İki hafta önce Havana’da, Uluslararası Sol Parti ve Hareketlerin Teorik Yayınları Zirvesi’nde sizinle beraberdik. Orada 92 yaşındaki Kübalı entelektüel Isabel Monal, çok dikkat çekici bir konuşma yaptı. Birçok konuya değindi, fakat bana kalırsa en çarpıcısı, dünya solunda birçok önemli kimliğe bolca vurgu yapılmasına rağmen toplumsal sınıflara hemen hiç yer verilmemesi analiziydi. Bu argümana geleceğiz, fakat soruyu düşünürken şunu fark ettim: İkiniz arasında bir paralellik var. İkiniz de Harvard mezunusunuz.
Doğru.
Buradan başlamak istiyorum. Geriye dönüp baktığınızda, ABD’lilerin tabiriyle “canavarın karnında” geçirdiğiniz vakti nasıl değerlendiriyorsunuz?
Çok değerli bir deneyimdi. Ama başka bir bakış açısından da acı vericiydi. Çünkü bağımsız zekaları öğüten ve öğrencilerine format atan bir makinenin içine dalıyorsunuz. Ama ben Harvard’a girdiğimde epey bir mücadele deneyimi biriktirmiş, iyi bir teorik formasyonu olan, Şili’de Unidad Popular’ın (Halk Birliği İttifakı) iktidara gelmesiyle sonuçlanan süreç gibi önemli olayları bilfiil yaşamış bir öğrenciydim. Şili’deki hükümetin başına gelenleri, sağın tepkilerini, emperyalizmin neler yaptığını görmüştüm. Altı yıl yaşadığım Şili’de Allende dönemindeki deneyimim, beni ABD akademisinin baştan çıkarıcı “Sirenlerin çağrısı”na karşı kurşun geçirmez kılmıştı.
Yine de, ne olursa olsun zor bir süreçti. Çünkü öğrenciden, araştırmacıdan, emperyalizmin işine yarayacak kullanışlı bir entelektüele dönüşmesine yönelik beklentinin yarattığı baskı büyük bir baskı. Doktora danışmanım, ki demokrat bir insandı, sağcıydı diyemem, ilk görüşmemizde bana dedi ki “Boron, çok önemli deneyimlere sahipsin, ama sistem karşıtı bir çizgiye girmekten kaçın, aksi halde sistem seni ezer”.

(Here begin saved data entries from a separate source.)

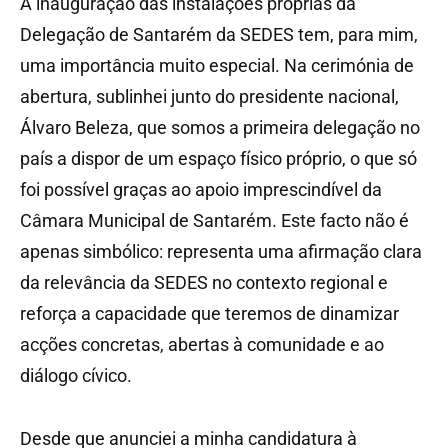
A inauguração das instalações próprias da
Delegação de Santarém da SEDES tem, para mim,
uma importância muito especial. Na cerimónia de
abertura, sublinhei junto do presidente nacional,
Álvaro Beleza, que somos a primeira delegação no
país a dispor de um espaço físico próprio, o que só
foi possível graças ao apoio imprescindível da
Câmara Municipal de Santarém. Este facto não é
apenas simbólico: representa uma afirmação clara
da relevância da SEDES no contexto regional e
reforça a capacidade que teremos de dinamizar
acções concretas, abertas à comunidade e ao
diálogo cívico.
Desde que anunciei a minha candidatura à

Tavsiyeyi kavradım, ama benimsemedim. Harvard’dan olabildiğince faydalandım. Muhteşem bir kütüphanesi var, Widener Kütüphanesi. Bu kütüphanede Avrupa tarihini öğrendim, çok daha az biliyordum zira Latin Amerika’da Avrupa tarihinin detayları pek bilinmez.
Tüm bunlar, özgün fikirlerimi daha da güçlendirdi. Döneme egemen olan neo-muhafazakar düşüncenin baş temsilcisi hocalarımla yaptığım tartışmalar da aynı şekilde. Misal, Samuel Huntington’ın öğrencisiydim, çok defa uzun uzun tartıştık.
Kısacası, Harvard’da geçirdiğim vakit inançlarımı, kapitalist toplumu anlamak için marksizmin kilit olduğu düşüncemi, insanlığın sermaye mantığının onu sürüklediği felaketten kurtuluşu için devrimin kaçınılmazlığın görüşümü perçinledi. Bu teorik zemin, on yıllarca marksizm çizgisinde ilerlememi sağladı.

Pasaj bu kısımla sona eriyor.